━━━━━ Given entries
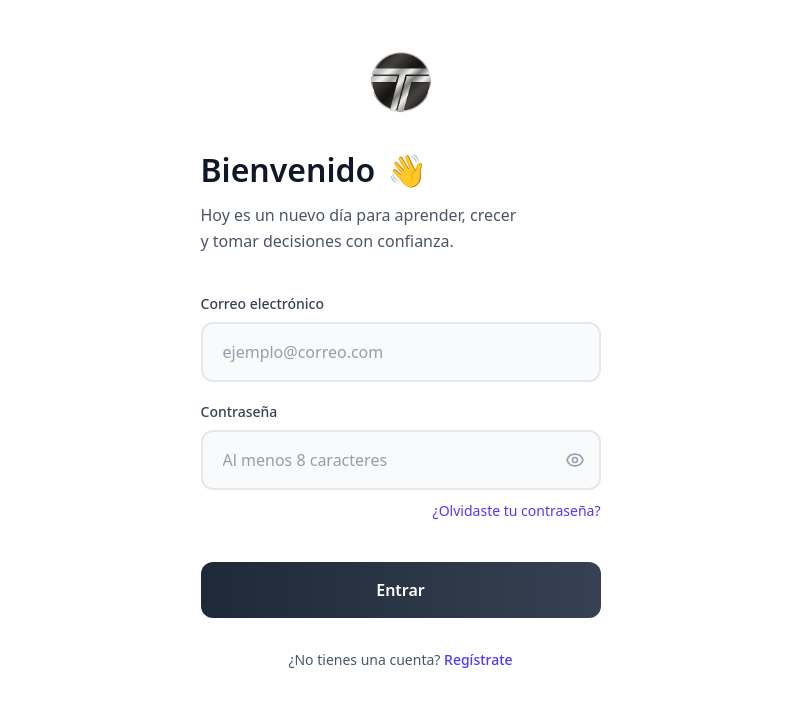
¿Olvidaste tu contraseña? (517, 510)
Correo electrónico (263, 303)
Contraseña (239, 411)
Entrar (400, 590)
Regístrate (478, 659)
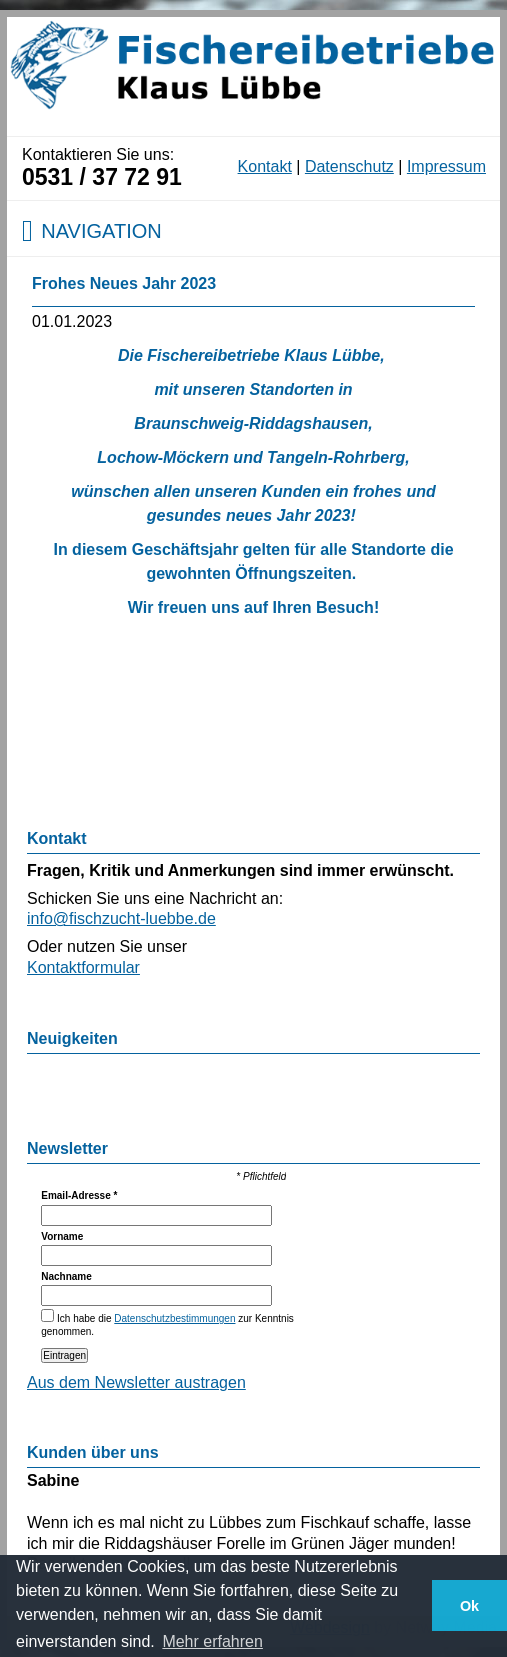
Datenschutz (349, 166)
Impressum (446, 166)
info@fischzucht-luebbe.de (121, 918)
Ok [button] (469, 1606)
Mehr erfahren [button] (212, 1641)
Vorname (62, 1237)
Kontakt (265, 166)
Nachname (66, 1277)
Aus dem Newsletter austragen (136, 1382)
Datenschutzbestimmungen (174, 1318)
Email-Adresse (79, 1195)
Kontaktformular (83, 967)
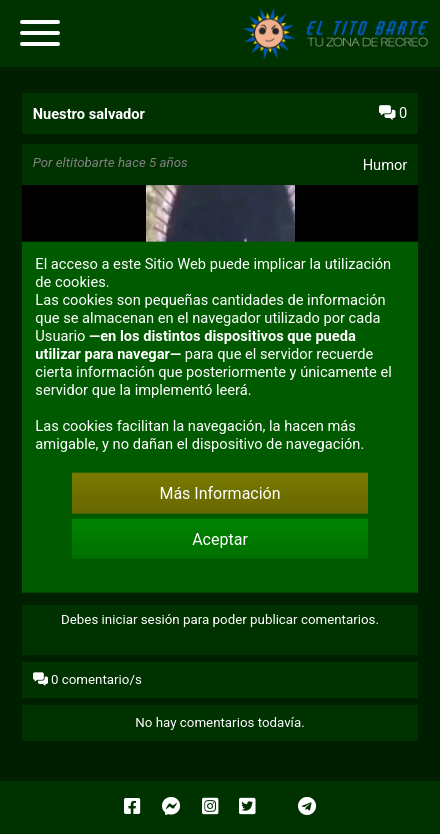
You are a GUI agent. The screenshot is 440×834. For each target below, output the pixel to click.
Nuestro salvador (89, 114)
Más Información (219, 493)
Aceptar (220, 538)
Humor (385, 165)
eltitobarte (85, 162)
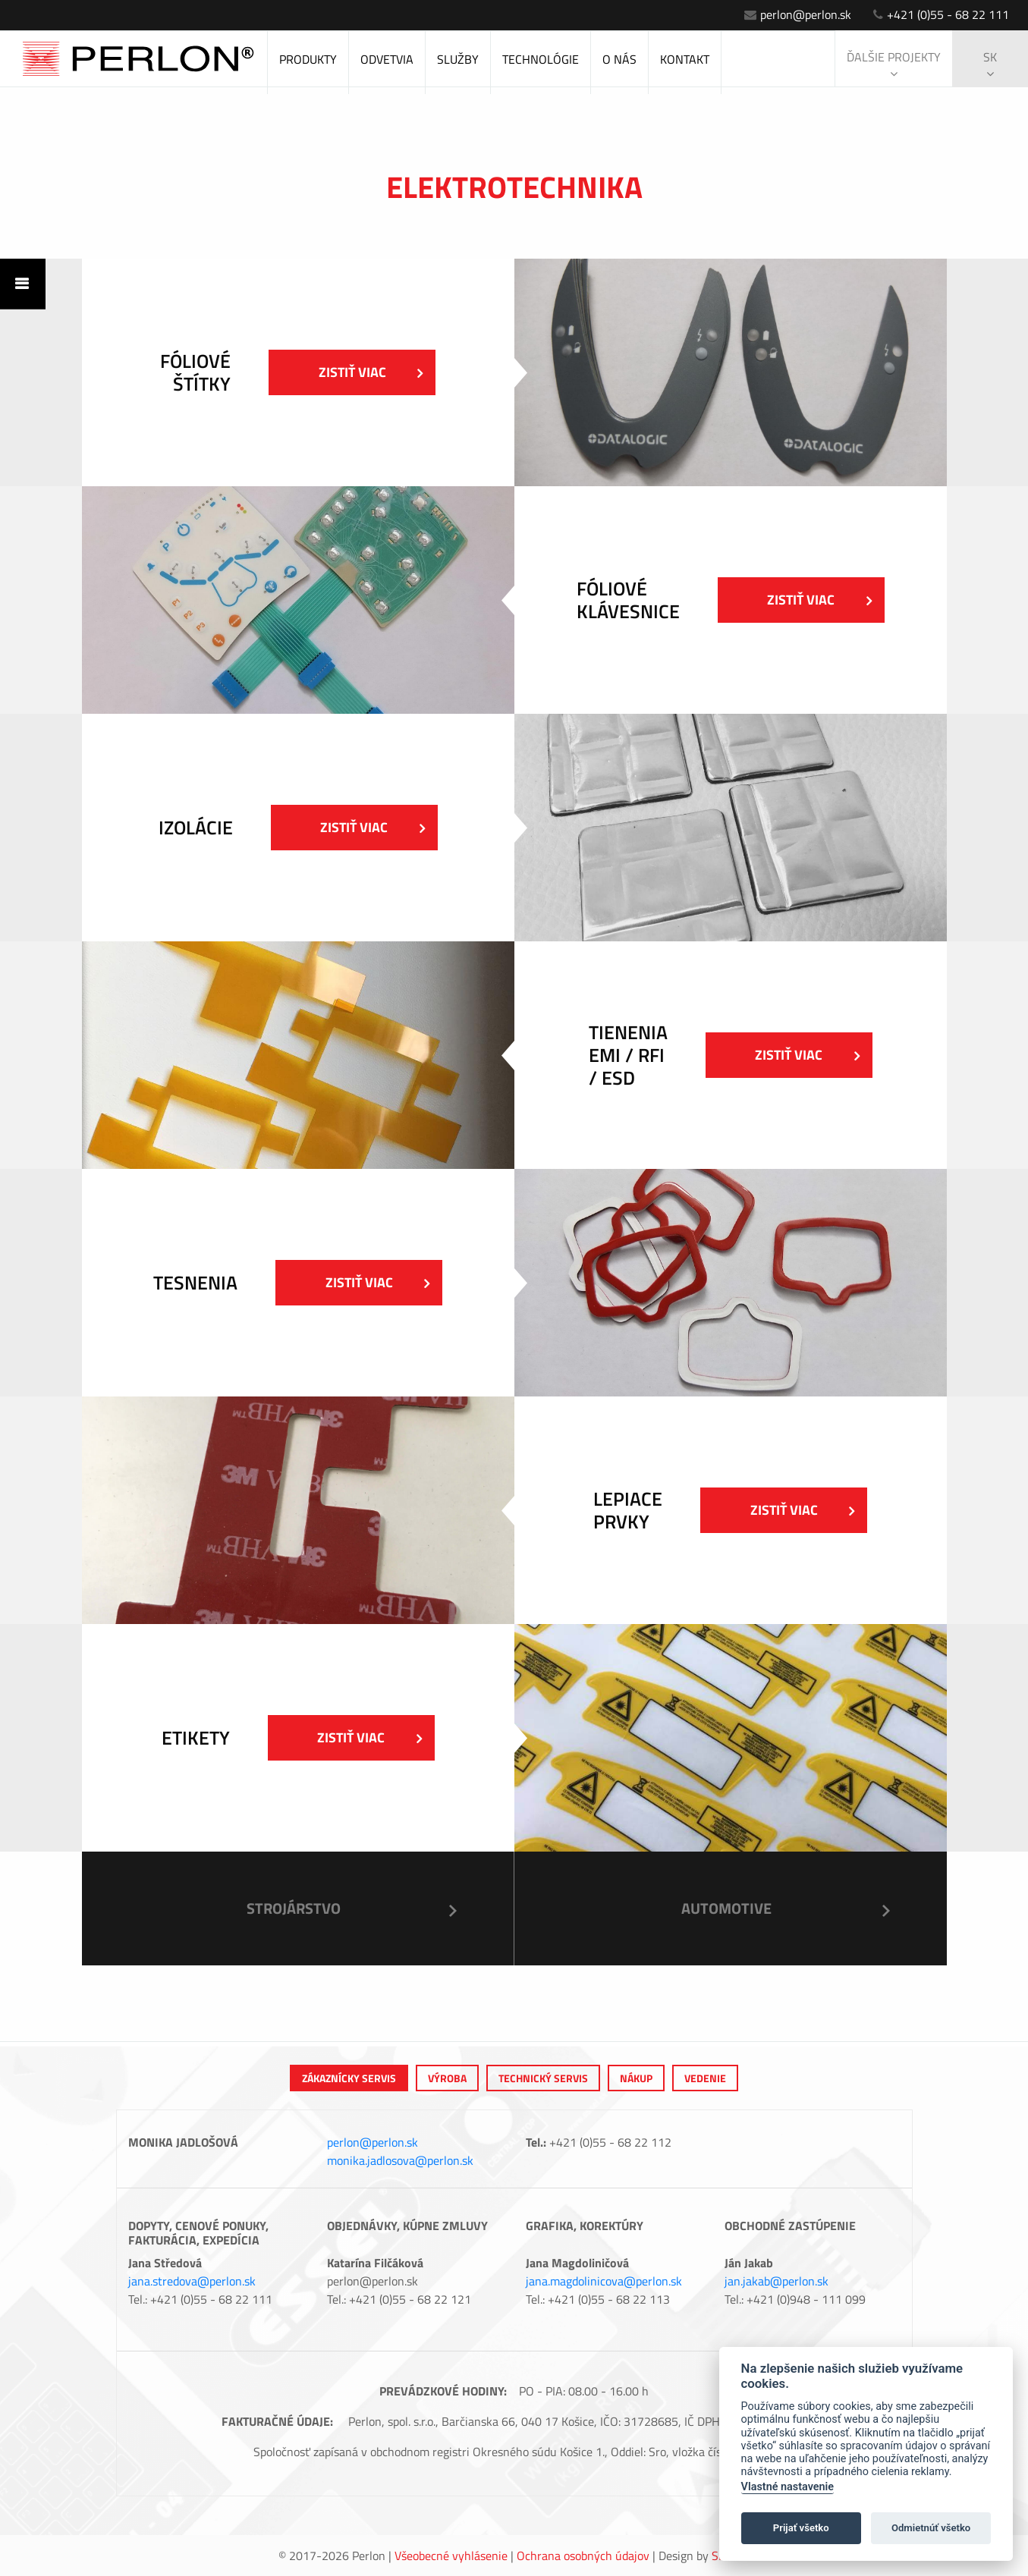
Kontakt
━━━━━━━━━━
## [Exercise description]
Reproduce only the lines running from the beginning of the entries above to the line holding "Ok [button] (469, 1606)", inclusive. Pictures stay out of the copy.

## [Task answer]
¿Olvidaste tu contraseña? (517, 510)
Correo electrónico (263, 303)
Contraseña (239, 411)
Entrar (400, 590)
Regístrate (478, 659)
Datenschutz (349, 166)
Impressum (446, 166)
info@fischzucht-luebbe.de (121, 918)
Ok [button] (469, 1606)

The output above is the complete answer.